Moreover, and not mutually exclusive to the first hypothesis, response times may vary as a function of the direction of surprise. As noted earlier, a unique feature of surprising value-based stimuli is that options can be surprisingly good or surprisingly bad. Prior research found that people may have a mechanism in place that “prevent[s] impulsive responding due to the presence of high value options” (Cavanagh et al., 2014, p. 2) (also see Frank et al., 2007). By extension, participants may respond more slowly to surprisingly good options than to surprisingly bad ones. Note such a mechanism would also lead to response times increasing as a function of absolute value, rather than as a function of surprise.

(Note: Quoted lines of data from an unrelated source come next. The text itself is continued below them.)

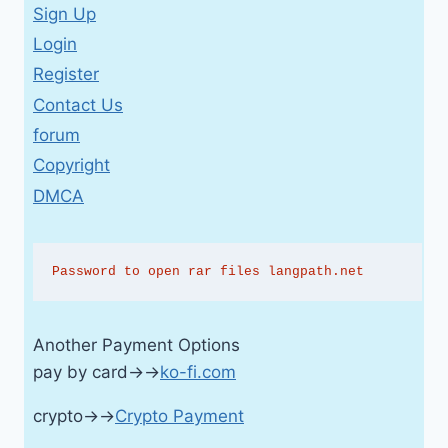
Sign Up
Login
Register
Contact Us
forum
Copyright
DMCA
Password to open rar files langpath.net
Another Payment Options
pay by card→→
ko-fi.com
crypto→→
Crypto Payment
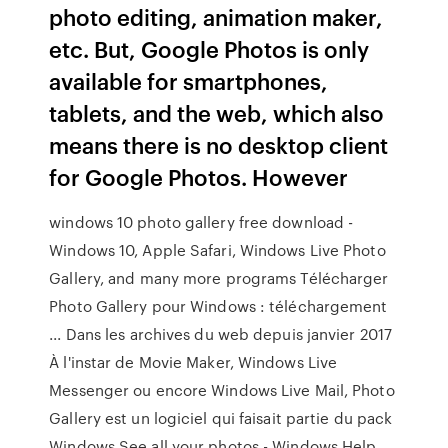
photo editing, animation maker,
etc. But, Google Photos is only
available for smartphones,
tablets, and the web, which also
means there is no desktop client
for Google Photos. However
windows 10 photo gallery free download -
Windows 10, Apple Safari, Windows Live Photo
Gallery, and many more programs Télécharger
Photo Gallery pour Windows : téléchargement
... Dans les archives du web depuis janvier 2017
À l'instar de Movie Maker, Windows Live
Messenger ou encore Windows Live Mail, Photo
Gallery est un logiciel qui faisait partie du pack
Windows See all your photos - Windows Help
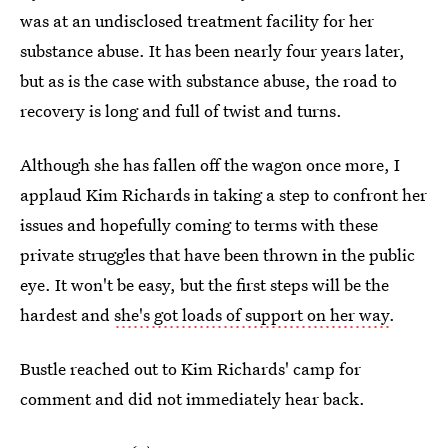
was at an undisclosed treatment facility for her
substance abuse. It has been nearly four years later,
but as is the case with substance abuse, the road to
recovery is long and full of twist and turns.
Although she has fallen off the wagon once more, I
applaud Kim Richards in taking a step to confront her
issues and hopefully coming to terms with these
private struggles that have been thrown in the public
eye. It won't be easy, but the first steps will be the
hardest and
she's got loads of support on her way
.
Bustle reached out to Kim Richards' camp for
comment and did not immediately hear back.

Lastly, someone who has learned that risks and rewards are almost perfectly correlated may exploit this statistical regularity (Simon, 1956) and infer one attribute from the other — payoffs from probabilities or probabilities from payoffs — instead of looking up both attributes. This would prevent a decision–
maker from detecting a surprising stimulus altogether. In this case, response times would not differ as a function of surprise but there should be strong deviations in the pricing of the options towards what is being expected.
Pupil dilation
Inspired by paradigms investigating feedback-based “risk-prediction errors” (Preuschoff et al., 2011), in Experiment 2 we modified the pricing paradigm used in Experiment 1 to measure pupil dilation as par-ticipants inspected the properties of a gamble. We did so by sequentially presenting the payoff first, and then the probability for each gamble. We predicted that participants would be surprised by options for which the probability information deviated from the learned risk–reward environment, and that surprise would only manifest itself as the probability information was revealed. That is, similar to Preuschoff et al.

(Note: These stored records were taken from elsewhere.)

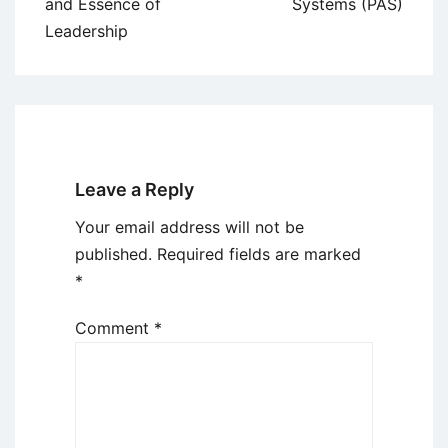
navigation
and Essence of
Systems (PAS)
Leadership
Leave a Reply
Your email address will not be
published.
Required fields are marked
*
Comment
*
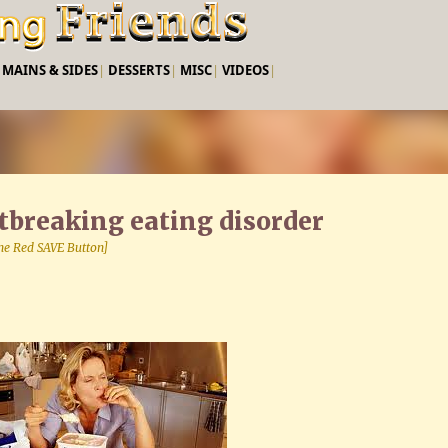
Skip to main content
|
MAINS & SIDES
|
DESSERTS
|
MISC
|
VIDEOS
|
rtbreaking eating disorder
 the Red SAVE Button]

(2011), we hypothesized that participants would show greater pupil dilation when an option turned out to be surprising (i.e., to have an unexpected probability, given the payoff), but not in response to just seeing high or low payoffs.

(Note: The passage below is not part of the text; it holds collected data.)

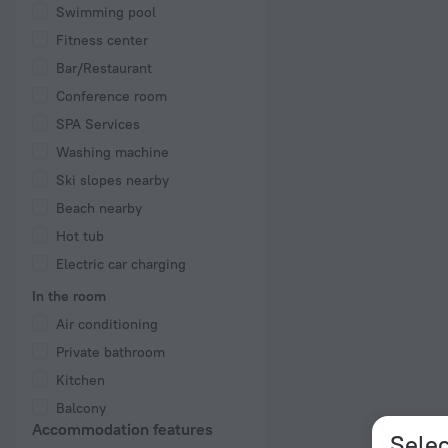
Swimming pool
Fitness center
Bar/Restaurant
Conference room
SPA Services
Washing machine
Ski slopes nearby
Beach nearby
Hot tub
Electric car charging
In the room
Air conditioning
Private bathroom
Kitchen
Balcony
Accommodation features
Selec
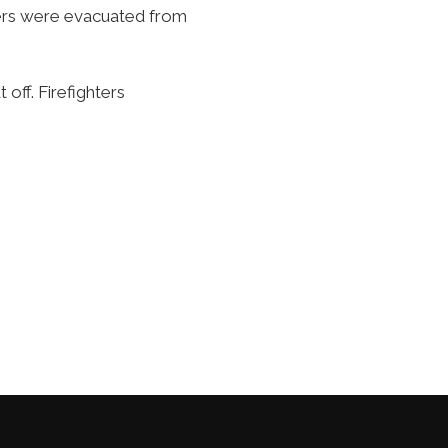
pers were evacuated from
 off. Firefighters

Pupil dilation may be linked to surprising options for different reasons. Recent research has shown that pupil dilation is associated with an increase in the amount of information that is collected when people are presented with very similar options (see Cavanagh et al., 2014, for choices and pupil dilation modeled as
a drift diffusion process). This increase in the amount of information collected results in a more rigorous evaluation of the alternatives and longer RTs. A similar mechanism might emerge for surprising options in risk–reward environments, in which a more rigorous evaluation of surprising options may be linked to both longer RTs and increases in pupil size. Thus, participants may scrutinize more carefully only those surprising options that offer a surprisingly high expected value and not those that offer a surprisingly low one (e.g., due to less impulsive responding in the presence of high-value options; Frank et al., 2007).